“It will be better for you and your people if you come in peaceably now and return with me. Nan-tan-des-la-par-en will not be hard on you if you surrender now, but if you cause us any more trouble it may go very hard indeed with you. Think it over.”
“We have thought it over,” replied the Black Bear. “We know that a handful of braves cannot be victorious over the armies of two great nations, but we also know that we can keep on fighting for a long time before we are all killed and that in the meantime we shall kill many more of our enemies than we lose. You know that these are true words. Therefore it would be better for you to arrange for a parley with Nan-tan-des-la-par-en than to force us back upon the war trail.
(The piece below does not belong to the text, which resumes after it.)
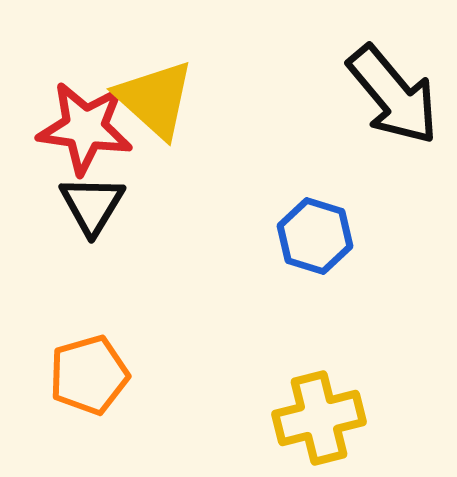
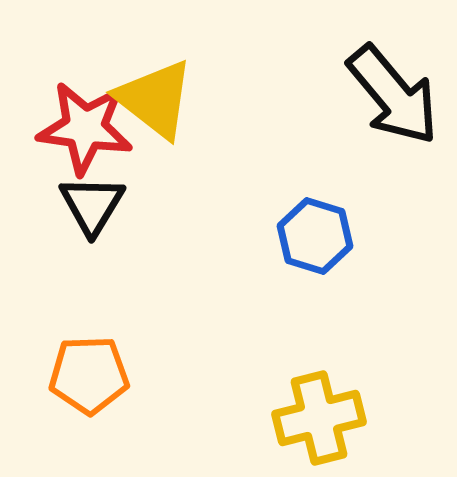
yellow triangle: rotated 4 degrees counterclockwise
orange pentagon: rotated 14 degrees clockwise
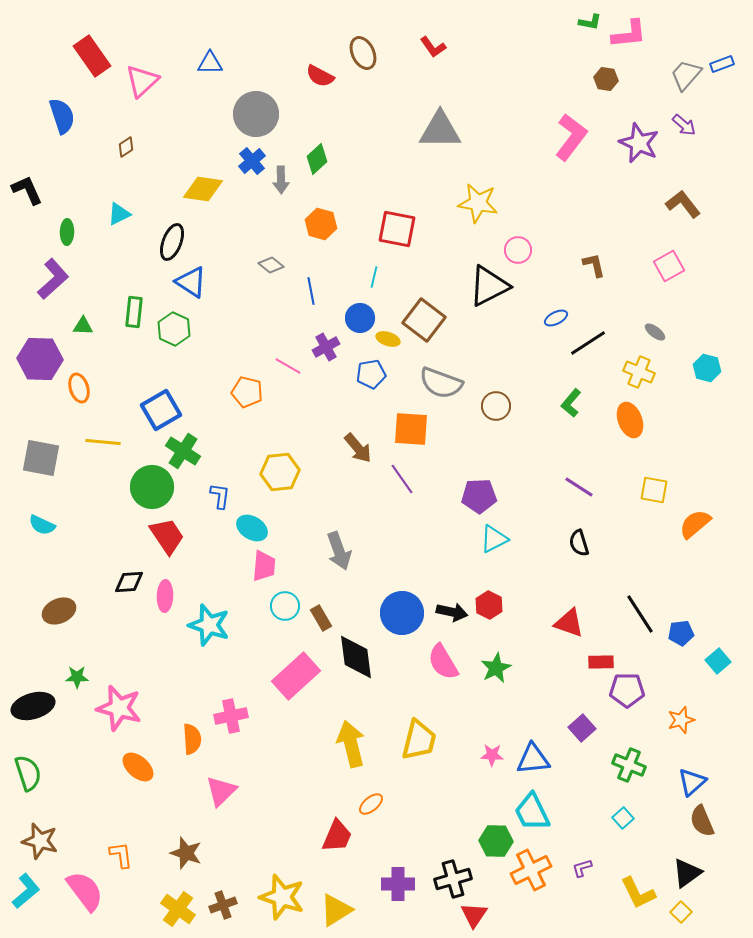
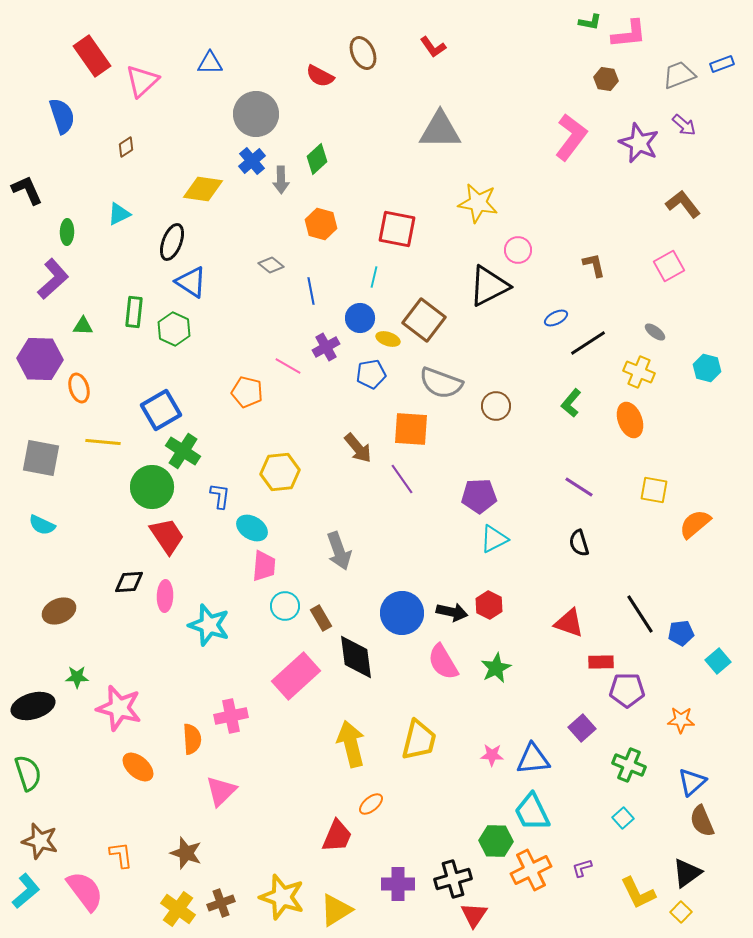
gray trapezoid at (686, 75): moved 7 px left; rotated 28 degrees clockwise
orange star at (681, 720): rotated 20 degrees clockwise
brown cross at (223, 905): moved 2 px left, 2 px up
“Geronimo is a proud man. The thing that you demand he will never consent to, but a peace parley with Nan-tan-des-la-par-en might bring the same results without so greatly injuring the pride of Geronimo.
“These things I may say to you because it is well known that your heart is not bad against the Apaches. Of all the pindah-lickoyee you are best fitted to understand. That is why Geronimo sent me to you. He would not have sent this message to any white-eyed man but you or Lieutenant Gatewood. Him we trust also. We do not trust Nan-tan-des-la-par-en any more; but if we have your promise that no harm shall befall us we will go with you and talk with him, but we must be allowed to keep our weapons and our live-stock. I have spoken.”
“I get your point,” said Crawford after a moment of thought. “If Geronimo and the warriors in his party will give me their word that they will accompany us peaceably I will take them to General Crook and guarantee them safe escort, but I cannot promise what General Crook will do. Geronimo knows that I have no authority to do that.”
“We shall come in and make camp near you this afternoon,” said Shoz-Dijiji. “Tell your scouts not to fire upon us.”
“When you come stop here, and I will tell you where to camp,” replied Crawford. “Geronimo and two others may come into my camp to talk with me, but if at any time more of you enter my camp armed I shall consider it a hostile demonstration. Do you understand?”
Shoz-Dijiji nodded and without more words turned and retraced his steps toward the camp of the renegades, while Crawford stood watching him until he had disappeared beyond a rise of ground. Not once did the Apache glance back. The cavalry officer shook his head. “It is difficult,” he mused, “not to trust a man who has such implicit confidence in one’s honor.”
That afternoon, January 11, 1886, promised to witness the termination of more than three hundred years of virtually constant warfare between the Apaches and the whites. Captain Crawford and Lieutenant Maus were jubilant—they were about to succeed where so many others had failed. The days of heat and thirst and gruelling work were over.
“Geronimo is through,” said Crawford. “He is ready to give up and come in and be a good Indian. If he wasn’t he’d never have sent the Black Bear with that message.”